"""

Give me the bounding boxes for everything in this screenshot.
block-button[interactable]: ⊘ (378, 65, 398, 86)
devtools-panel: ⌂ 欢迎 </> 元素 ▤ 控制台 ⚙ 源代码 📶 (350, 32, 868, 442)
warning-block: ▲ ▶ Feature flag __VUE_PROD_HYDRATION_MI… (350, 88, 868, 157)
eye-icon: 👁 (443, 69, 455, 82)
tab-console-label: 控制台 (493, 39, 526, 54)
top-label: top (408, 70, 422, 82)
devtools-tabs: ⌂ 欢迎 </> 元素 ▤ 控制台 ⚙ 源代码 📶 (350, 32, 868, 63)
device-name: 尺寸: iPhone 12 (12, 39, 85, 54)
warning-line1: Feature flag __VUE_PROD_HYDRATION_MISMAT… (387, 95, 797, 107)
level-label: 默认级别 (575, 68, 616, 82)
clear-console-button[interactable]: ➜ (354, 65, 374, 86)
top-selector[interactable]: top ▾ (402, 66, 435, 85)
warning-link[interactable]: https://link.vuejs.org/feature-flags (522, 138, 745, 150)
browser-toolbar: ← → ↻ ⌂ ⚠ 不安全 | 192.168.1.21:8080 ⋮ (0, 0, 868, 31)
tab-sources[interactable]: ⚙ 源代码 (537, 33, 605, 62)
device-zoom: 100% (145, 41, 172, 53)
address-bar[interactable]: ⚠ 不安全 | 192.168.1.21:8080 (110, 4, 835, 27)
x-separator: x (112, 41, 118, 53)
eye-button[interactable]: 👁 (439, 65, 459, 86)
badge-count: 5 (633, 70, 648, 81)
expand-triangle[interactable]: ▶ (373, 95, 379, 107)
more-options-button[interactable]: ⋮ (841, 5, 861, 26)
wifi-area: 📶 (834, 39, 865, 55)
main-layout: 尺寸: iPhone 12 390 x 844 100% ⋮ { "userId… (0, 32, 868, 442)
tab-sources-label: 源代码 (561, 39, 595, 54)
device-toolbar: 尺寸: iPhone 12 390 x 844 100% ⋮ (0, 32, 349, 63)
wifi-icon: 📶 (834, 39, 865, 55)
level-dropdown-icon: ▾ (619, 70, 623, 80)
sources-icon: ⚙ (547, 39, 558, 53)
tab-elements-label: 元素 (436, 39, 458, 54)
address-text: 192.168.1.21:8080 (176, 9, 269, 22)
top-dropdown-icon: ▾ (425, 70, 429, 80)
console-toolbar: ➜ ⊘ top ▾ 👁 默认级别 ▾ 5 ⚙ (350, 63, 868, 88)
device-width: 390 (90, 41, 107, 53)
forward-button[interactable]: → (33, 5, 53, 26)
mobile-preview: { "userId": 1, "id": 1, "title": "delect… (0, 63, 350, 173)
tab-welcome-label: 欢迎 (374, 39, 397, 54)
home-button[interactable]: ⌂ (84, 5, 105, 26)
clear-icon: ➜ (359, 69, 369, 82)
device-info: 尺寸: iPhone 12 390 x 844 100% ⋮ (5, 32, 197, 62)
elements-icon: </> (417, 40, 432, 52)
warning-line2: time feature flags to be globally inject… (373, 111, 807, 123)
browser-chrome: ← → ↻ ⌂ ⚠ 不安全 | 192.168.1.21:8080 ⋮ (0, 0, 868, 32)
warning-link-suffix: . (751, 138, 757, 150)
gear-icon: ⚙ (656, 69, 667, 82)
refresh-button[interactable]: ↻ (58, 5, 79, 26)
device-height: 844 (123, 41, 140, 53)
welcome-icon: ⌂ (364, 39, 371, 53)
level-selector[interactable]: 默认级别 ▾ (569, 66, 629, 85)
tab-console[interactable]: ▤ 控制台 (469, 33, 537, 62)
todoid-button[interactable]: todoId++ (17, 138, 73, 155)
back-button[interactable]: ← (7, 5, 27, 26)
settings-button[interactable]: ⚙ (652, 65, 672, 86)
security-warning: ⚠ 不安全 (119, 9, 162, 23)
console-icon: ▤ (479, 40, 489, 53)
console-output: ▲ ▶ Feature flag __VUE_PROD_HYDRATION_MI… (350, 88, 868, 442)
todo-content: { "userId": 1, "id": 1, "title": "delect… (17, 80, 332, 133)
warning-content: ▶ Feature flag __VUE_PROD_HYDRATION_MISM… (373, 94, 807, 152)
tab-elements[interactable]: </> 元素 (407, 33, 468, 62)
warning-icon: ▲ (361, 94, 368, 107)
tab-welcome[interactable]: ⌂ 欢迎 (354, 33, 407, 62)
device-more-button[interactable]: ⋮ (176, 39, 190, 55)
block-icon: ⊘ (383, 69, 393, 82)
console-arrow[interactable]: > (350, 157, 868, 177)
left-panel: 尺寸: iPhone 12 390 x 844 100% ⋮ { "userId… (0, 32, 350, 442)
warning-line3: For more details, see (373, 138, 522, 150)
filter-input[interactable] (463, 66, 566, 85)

"""

● Prompt:
Would you transcribe the listing word for word?

● Your response:
Give me the bounding boxes for everything in this screenshot.
block-button[interactable]: ⊘ (378, 65, 398, 86)
devtools-panel: ⌂ 欢迎 </> 元素 ▤ 控制台 ⚙ 源代码 📶 (350, 32, 868, 442)
warning-block: ▲ ▶ Feature flag __VUE_PROD_HYDRATION_MI… (350, 88, 868, 157)
eye-icon: 👁 (443, 69, 455, 82)
tab-console-label: 控制台 (493, 39, 526, 54)
top-label: top (408, 70, 422, 82)
devtools-tabs: ⌂ 欢迎 </> 元素 ▤ 控制台 ⚙ 源代码 📶 (350, 32, 868, 63)
device-name: 尺寸: iPhone 12 (12, 39, 85, 54)
warning-line1: Feature flag __VUE_PROD_HYDRATION_MISMAT… (387, 95, 797, 107)
level-label: 默认级别 (575, 68, 616, 82)
clear-console-button[interactable]: ➜ (354, 65, 374, 86)
top-selector[interactable]: top ▾ (402, 66, 435, 85)
warning-link[interactable]: https://link.vuejs.org/feature-flags (522, 138, 745, 150)
browser-toolbar: ← → ↻ ⌂ ⚠ 不安全 | 192.168.1.21:8080 ⋮ (0, 0, 868, 31)
tab-sources[interactable]: ⚙ 源代码 (537, 33, 605, 62)
device-zoom: 100% (145, 41, 172, 53)
address-bar[interactable]: ⚠ 不安全 | 192.168.1.21:8080 (110, 4, 835, 27)
x-separator: x (112, 41, 118, 53)
eye-button[interactable]: 👁 (439, 65, 459, 86)
badge-count: 5 (633, 70, 648, 81)
expand-triangle[interactable]: ▶ (373, 95, 379, 107)
more-options-button[interactable]: ⋮ (841, 5, 861, 26)
wifi-area: 📶 (834, 39, 865, 55)
main-layout: 尺寸: iPhone 12 390 x 844 100% ⋮ { "userId… (0, 32, 868, 442)
tab-sources-label: 源代码 (561, 39, 595, 54)
device-toolbar: 尺寸: iPhone 12 390 x 844 100% ⋮ (0, 32, 349, 63)
wifi-icon: 📶 (834, 39, 865, 55)
level-dropdown-icon: ▾ (619, 70, 623, 80)
sources-icon: ⚙ (547, 39, 558, 53)
tab-elements-label: 元素 (436, 39, 458, 54)
address-text: 192.168.1.21:8080 (176, 9, 269, 22)
top-dropdown-icon: ▾ (425, 70, 429, 80)
console-toolbar: ➜ ⊘ top ▾ 👁 默认级别 ▾ 5 ⚙ (350, 63, 868, 88)
device-width: 390 (90, 41, 107, 53)
forward-button[interactable]: → (33, 5, 53, 26)
mobile-preview: { "userId": 1, "id": 1, "title": "delect… (0, 63, 350, 173)
tab-welcome-label: 欢迎 (374, 39, 397, 54)
home-button[interactable]: ⌂ (84, 5, 105, 26)
clear-icon: ➜ (359, 69, 369, 82)
device-info: 尺寸: iPhone 12 390 x 844 100% ⋮ (5, 32, 197, 62)
elements-icon: </> (417, 40, 432, 52)
warning-line2: time feature flags to be globally inject… (373, 111, 807, 123)
browser-chrome: ← → ↻ ⌂ ⚠ 不安全 | 192.168.1.21:8080 ⋮ (0, 0, 868, 32)
warning-link-suffix: . (751, 138, 757, 150)
gear-icon: ⚙ (656, 69, 667, 82)
refresh-button[interactable]: ↻ (58, 5, 79, 26)
device-height: 844 (123, 41, 140, 53)
welcome-icon: ⌂ (364, 39, 371, 53)
level-selector[interactable]: 默认级别 ▾ (569, 66, 629, 85)
tab-console[interactable]: ▤ 控制台 (469, 33, 537, 62)
todoid-button[interactable]: todoId++ (17, 138, 73, 155)
back-button[interactable]: ← (7, 5, 27, 26)
settings-button[interactable]: ⚙ (652, 65, 672, 86)
security-warning: ⚠ 不安全 (119, 9, 162, 23)
console-icon: ▤ (479, 40, 489, 53)
console-output: ▲ ▶ Feature flag __VUE_PROD_HYDRATION_MI… (350, 88, 868, 442)
todo-content: { "userId": 1, "id": 1, "title": "delect… (17, 80, 332, 133)
warning-content: ▶ Feature flag __VUE_PROD_HYDRATION_MISM… (373, 94, 807, 152)
tab-elements[interactable]: </> 元素 (407, 33, 468, 62)
warning-icon: ▲ (361, 94, 368, 107)
tab-welcome[interactable]: ⌂ 欢迎 (354, 33, 407, 62)
device-more-button[interactable]: ⋮ (176, 39, 190, 55)
block-icon: ⊘ (383, 69, 393, 82)
console-arrow[interactable]: > (350, 157, 868, 177)
left-panel: 尺寸: iPhone 12 390 x 844 100% ⋮ { "userId… (0, 32, 350, 442)
warning-line3: For more details, see (373, 138, 522, 150)
filter-input[interactable] (463, 66, 566, 85)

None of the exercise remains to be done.